Porque la violencia pervive vergonzosamente en
las prisiones donde se hacinan como animales los
más pobres de nuestra sociedad, porque la
violencia se enseñorea en nuestros barrios y es
también violencia la pobreza y la marginalidad
extrema.
La violencia no ha cesado y por eso ya es
costumbre que las madres teman ver caer a sus
hijos frente al umbral de sus casas, y que los
hijos vean caer a sus hermanos, ya por las balas
del narco o de las fuerzas homicidas de los
agentes policiales, da lo mismo, porque las
fronteras entre quienes cometen el crimen y
quienes lo permiten se han diluido, y porque ya
se ha convertido en hábito jugar al blanco móvil
con los más indefensos del sistema, es decir con
aquellos que en muchos casos nunca han conocido
el estatuto de ciudadanos y pasan a convertirse,
sin demasiados preámbulos, de niños en
guerreros. Sobre sus cuerpos la violencia de
clase se descarga con una naturalidad que
asombra frente a la indiferencia de una parte
importante de la sociedad que tantas veces
enuncia su desprecio por la política y una
nostalgia de un tipo de orden social que debiera
avergonzarnos.
Esa violencia que anuda su razón en la
indiferencia y en la impunidad, es la que
debiera llamar nuestra atención. No es que los
muertos y los humillados de ayer no necesiten ya
de nuestra memoria, sino que debemos comenzar a
compartir solidariamente esa memoria acompañando
a los familiares de aquellos que hoy, bajo otras
circunstancias, mueren violentamente bajo el
cielo de este país.
Si nuestra memoria del terrorismo de Estado no
es capaz de abrazar a estas víctimas y si no
logramos poner nuestro empeño en acompañar su
sufrimiento, será entonces la nuestra una
memoria mezquina en su dimensión sensible.

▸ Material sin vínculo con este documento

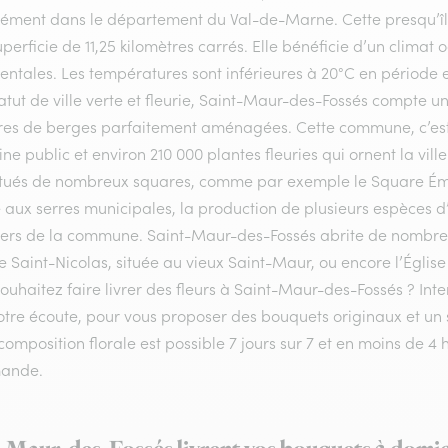
sément dans le département du Val-de-Marne. Cette presqu’île
perficie de 11,25 kilomètres carrés. Elle bénéficie d’un clim
entales. Les températures sont inférieures à 20°C en période e
atut de ville verte et fleurie, Saint-Maur-des-Fossés compte u
res de berges parfaitement aménagées. Cette commune, c’est 
e public et environ 210 000 plantes fleuries qui ornent la ville
itués de nombreux squares, comme par exemple le Square Émil
aux serres municipales, la production de plusieurs espèces d’a
iers de la commune. Saint-Maur-des-Fossés abrite de nomb
se Saint-Nicolas, située au vieux Saint-Maur, ou encore l’Égl
ouhaitez faire livrer des fleurs à Saint-Maur-des-Fossés ? In
otre écoute, pour vous proposer des bouquets originaux et un 
composition florale est possible 7 jours sur 7 et en moins de 
ande.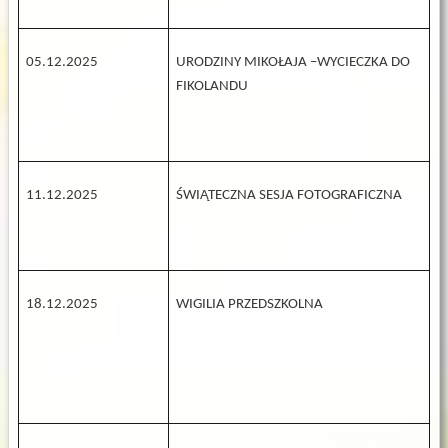
05.12.2025
URODZINY MIKOŁAJA –WYCIECZKA DO
FIKOLANDU
11.12.2025
ŚWIĄTECZNA SESJA FOTOGRAFICZNA
18.12.2025
WIGILIA PRZEDSZKOLNA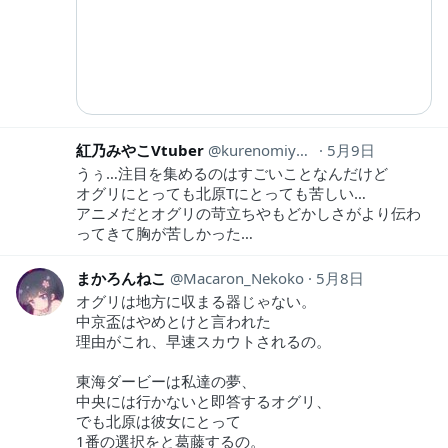
紅乃みやこVtuber
kurenomiyako
5月9日
うぅ…注目を集めるのはすごいことなんだけど
オグリにとっても北原Tにとっても苦しい…
アニメだとオグリの苛立ちやもどかしさがより伝わ
ってきて胸が苦しかった…
まかろんねこ
Macaron_Nekoko
5月8日
オグリは地方に収まる器じゃない。
中京盃はやめとけと言われた
理由がこれ、早速スカウトされるの。
東海ダービーは私達の夢、
中央には行かないと即答するオグリ、
でも北原は彼女にとって
1番の選択をと葛藤するの。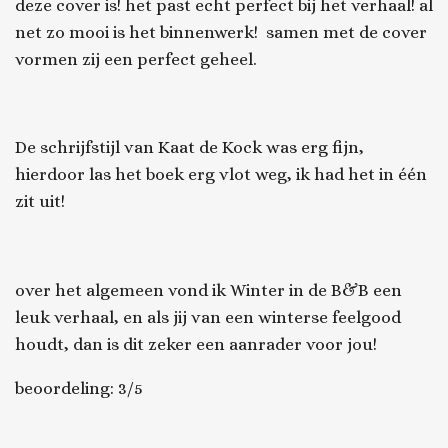
deze cover is! het past echt perfect bij het verhaal! al
net zo mooi is het binnenwerk! samen met de cover
vormen zij een perfect geheel.
De schrijfstijl van Kaat de Kock was erg fijn,
hierdoor las het boek erg vlot weg, ik had het in één
zit uit!
over het algemeen vond ik
Winter in de B&B
een
leuk verhaal, en als jij van een winterse feelgood
houdt, dan is dit zeker een aanrader voor jou!
beoordeling: 3/5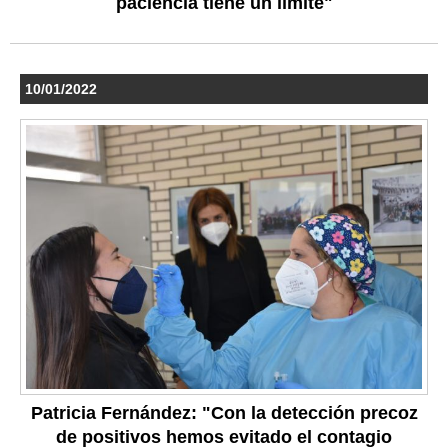
paciencia tiene un límite"
10/01/2022
Patricia Fernández: "Con la detección precoz
de positivos hemos evitado el contagio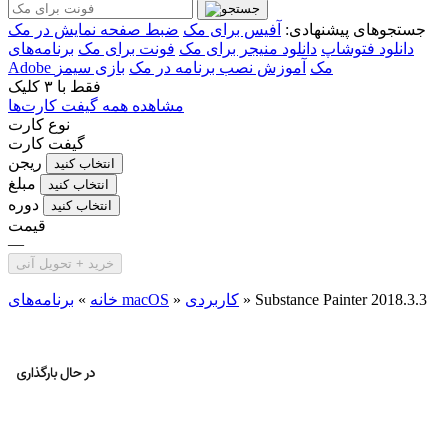
جستجوهای پیشنهادی:
آفیس برای مک
ضبط صفحه نمایش در مک
دانلود فتوشاپ
دانلود منیجر برای مک
فونت برای مک
برنامه‌های
Adobe مک
آموزش نصب برنامه در مک
بازی سیمز
فقط با
۳ کلیک
مشاهده همه گیفت کارت‌ها
نوع کارت
گیفت کارت
ریجن
انتخاب کنید
مبلغ
انتخاب کنید
دوره
انتخاب کنید
قیمت
—
خرید + تحویل آنی
Substance Painter 2018.3.3
»
کاربردی
»
برنامه‌های macOS
خانه
»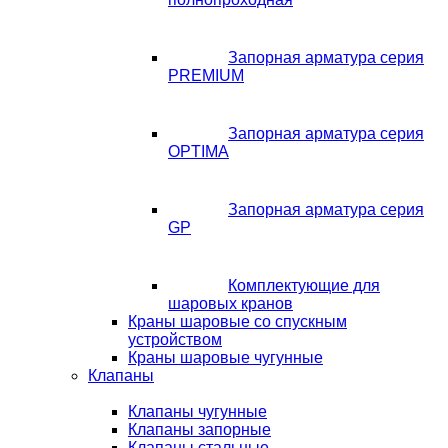
Запорная арматура серия
PREMIUM
Запорная арматура серия
OPTIMA
Запорная арматура серия
GP
Комплектующие для
шаровых кранов
Краны шаровые со спускным
устройством
Краны шаровые чугунные
Клапаны
Клапаны чугунные
Клапаны запорные
Клапаны стальные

Por todo eso, vale que en este día en el que
evocamos los años más oscuros de nuestra
historia hagamos que nuestra memoria anude el
ayer con este presente para que de ese modo el
Nunca Más, ese Nunca Más que entre todos supimos
conseguir, llegue hasta aquí, hasta nuestros
días, y que su poderoso legado abrace y proteja
con generosidad a todos los que trabajan y
luchan por una sociedad donde el bien común y la
justicia alcancen su pleno cumplimiento.
Y que en ese abrazo, las madres y los huérfanos
de ayer y las madres y los huérfanos de hoy, los
que nunca debieron morir, los que la violencia
arrancó de nuestro lado injustamente, todos, sin
diferencia alguna, logren encontrar su justo
lugar en el calor de nuestra memoria.